> [What is needed] Only the lines from the one with "really know is" through the last belong in the output; print them exactly as given below.

> [Material provided]
◇ ◇ ◇ ◇ ◇

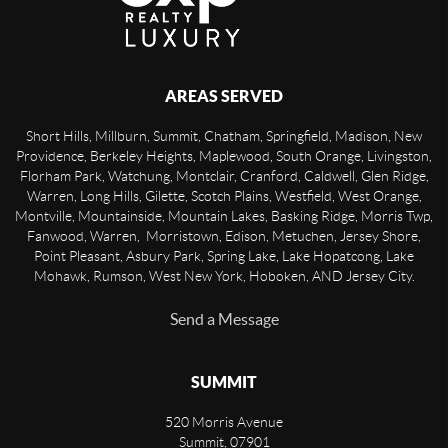
AREAS SERVED
Short Hills, Millburn, Summit, Chatham, Springfield, Madison, New
Providence, Berkeley Heights, Maplewood, South Orange, Livingston,
Florham Park, Watchung, Montclair, Cranford, Caldwell, Glen Ridge,
Warren, Long Hills, Gilette, Scotch Plains, Westfield, West Orange,
Montville, Mountainside, Mountain Lakes, Basking Ridge, Morris Twp,
Fanwood, Warren, Morristown, Edison, Metuchen, Jersey Shore,
Point Pleasant, Asbury Park, Spring Lake, Lake Hopatcong, Lake
Mohawk, Rumson, West New York, Hoboken, AND Jersey City.
Send a Message
SUMMIT
520 Morris Avenue
Summit
,
07901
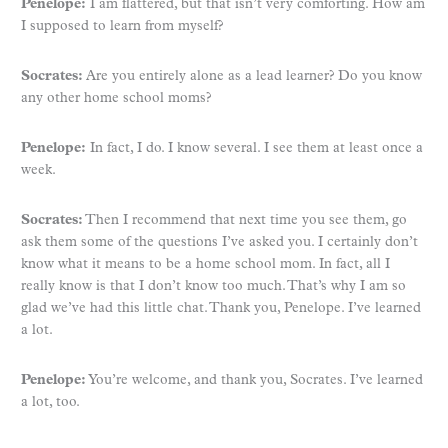
Penelope:
I am flattered, but that isn’t very comforting. How am
I supposed to learn from myself?
Socrates:
Are you entirely alone as a lead learner? Do you know
any other home school moms?
Penelope:
In fact, I do. I know several. I see them at least once a
week.
Socrates:
Then I recommend that next time you see them, go
ask them some of the questions I’ve asked you. I certainly don’t
know what it means to be a home school mom. In fact, all I
really know is that I don’t know too much. That’s why I am so
glad we’ve had this little chat. Thank you, Penelope. I’ve learned
a lot.
Penelope:
You’re welcome, and thank you, Socrates. I’ve learned
a lot, too.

◇ ◇ ◇ ◇ ◇

> [Response to this task]
really know is that I don’t know too much. That’s why I am so
glad we’ve had this little chat. Thank you, Penelope. I’ve learned
a lot.
Penelope:
You’re welcome, and thank you, Socrates. I’ve learned
a lot, too.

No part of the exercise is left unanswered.